By now, many people around the world have heard the story of Charlie Gard. He is an infant afflicted with an extremely rare disease that is normally fatal. His parents, doing anything they can to save their child, have appealed to the courts of England and the EU to try an experimental treatment in the US. Many people have donated to their cause, making money no issue, but the courts still decided against permitting these parents to have the treatment.

The courts reasoned that the treatment would likely not succeed, so the couple should stop wasting time and money to even make the attempt. Instead, they must let their child die.

In a world where abortions kill millions of people each year and the legalization of assisted-suicide continues to spread, most people find this decision regrettable, but relatively insignificant. In terms of numbers (the only criteria for the modern moralist), the death of a child from a rare disease should not receive so much attention—then again, the same people who say this tend to shrug off most forms of genocide, so maybe numbers do not matter so much after all.

The cause for alarm behind the death of Charlie Gard lies in the fact that the court actively stopped the parents from seeking treatment. This marks a shift in attitude from one of permitting a parent to kill his or her child to one that orders the parent to kill the child. This obviously sets a dangerous precedent: if the state does not think it is worth it to save a life, even if it does not bear the cost, it can deny treatment.

Groovy as well as gruesome.

This bodes nothing less than death for so many others, especially the majority who do not have the moral and financial support that Charlie’s parents had. So many in Europe depend on government-provided healthcare, and these governments have limited resources and an equally limited will to bother keeping their citizens alive. Already, in countries that have legalized assisted-suicide, the elderly now face pressure from doctors to kill themselves when they have their checkupsLogan’s Run has suddenly moved from science fiction to reality.

“And when Cephas came to Antioch, I opposed him to his face because he clearly was wrong” (Gal 2:11).

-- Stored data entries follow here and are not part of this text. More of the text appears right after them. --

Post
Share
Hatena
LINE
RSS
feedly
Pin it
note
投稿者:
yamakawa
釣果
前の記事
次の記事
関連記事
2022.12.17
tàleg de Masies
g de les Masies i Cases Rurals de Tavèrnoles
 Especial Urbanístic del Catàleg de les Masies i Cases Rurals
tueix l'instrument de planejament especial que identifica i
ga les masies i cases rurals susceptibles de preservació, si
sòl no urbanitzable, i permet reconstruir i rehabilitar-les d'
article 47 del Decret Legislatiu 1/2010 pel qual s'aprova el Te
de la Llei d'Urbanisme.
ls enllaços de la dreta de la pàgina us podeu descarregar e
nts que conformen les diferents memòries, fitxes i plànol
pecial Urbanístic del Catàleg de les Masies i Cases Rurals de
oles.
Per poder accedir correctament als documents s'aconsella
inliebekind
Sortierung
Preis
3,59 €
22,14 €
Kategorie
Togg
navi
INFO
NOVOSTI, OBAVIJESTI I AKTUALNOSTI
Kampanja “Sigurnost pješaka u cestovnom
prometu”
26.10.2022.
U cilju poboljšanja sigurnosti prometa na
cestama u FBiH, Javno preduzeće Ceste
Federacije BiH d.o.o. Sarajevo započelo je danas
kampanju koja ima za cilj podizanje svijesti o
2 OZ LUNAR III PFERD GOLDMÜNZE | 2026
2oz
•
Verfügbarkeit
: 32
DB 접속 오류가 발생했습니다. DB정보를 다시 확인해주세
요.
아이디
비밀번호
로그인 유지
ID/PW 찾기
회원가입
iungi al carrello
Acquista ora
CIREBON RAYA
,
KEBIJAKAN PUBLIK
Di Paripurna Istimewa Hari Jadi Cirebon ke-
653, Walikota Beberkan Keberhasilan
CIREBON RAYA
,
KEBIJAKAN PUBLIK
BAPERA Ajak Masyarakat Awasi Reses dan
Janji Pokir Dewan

Sadly, the Vatican has little to say on this. As people look for some kind of moral authority in this case, the officials of the Church responded by essentially saying, “Who are we to judge?” They commended all the parties involved, but in their typical mealy-mouthed manner, ultimately excused the government’s decision to deny the parents from seeking treatment, using a mix of mischaracterization, equivocation, and ambiguity. Considering that Pope Francis and his advisers in Rome have all but endorsed population control for the sake of Mother Earth (or the sake of popularity among secular leftists), such laissez-faire morality should not surprise anyone—though Catholics may consider following the example of St. Paul rebuking St. Peter for not taking a stand.

The Charlie Gard case stands as just one salient instance of Western civilization failing. Many other similar decisions in courts and parliaments reflect this collective hopelessness. Questions of healthcare have now devolved into questions of care itself—as in, does anyone actually care to keep their neighbor alive?

The problem is deep-rooted, and people on the side of life need to recognize the great moral gulf that has grown immeasurably between believers and nonbelievers. The former cannot appeal to the latter’s conscience because his conscience has disappeared, and he cannot even appeal to self-interest because his will to thrive has also disappeared. All things have become utterly meaningless for the majority of people in the world—life, death, sex, freedom, pleasure, pain.

In case anyone is curious about the modern condition, they can read Kundera’s overrated novel and feel smug about it.

When believing Catholics encounter typical secular agnostics (since most people lack the energy to even articulate their skepticism), they should recognize that they encounter a sad group with a multitude of facades. Even if they brag about enjoying their latest travels, their favorite television shows, their new diet, they are still not happy, let alone motivated enough enough to save the lives of others—and they usually despise those who actually are happy and value life.

When Catholics realize this, they will understand that mere appeasement and affirmation of the other side does nothing but prolong the evil. If a man wants to keep his humanity he must reinforce the good habits and truths that the other side disdains. He must live a fruitful and happy life filled with children and faithful devotion, attracting those of the other side away from their delusions. The Bible states truly that their way leads to death. Besides approving abortion and euthanasia, they do not believe in God, in marriage, in family, in community, or in their own humanity—they believe in the pointless pleasures and pains of animals, using their compromised reason the one and minimize the other.

Rather than the burden of life, Catholics must take on the burden of death. Once they do, they will find that they are not fighting an evil government, or evil trend in the culture, but are fighting Evil itself, a force that demands the active resistance, not the passive tolerance, of Christ and the Church. As Charlie Gard and the other countless victims around the world can attest, this is not a fight of philosophies and preferences, but of life itself.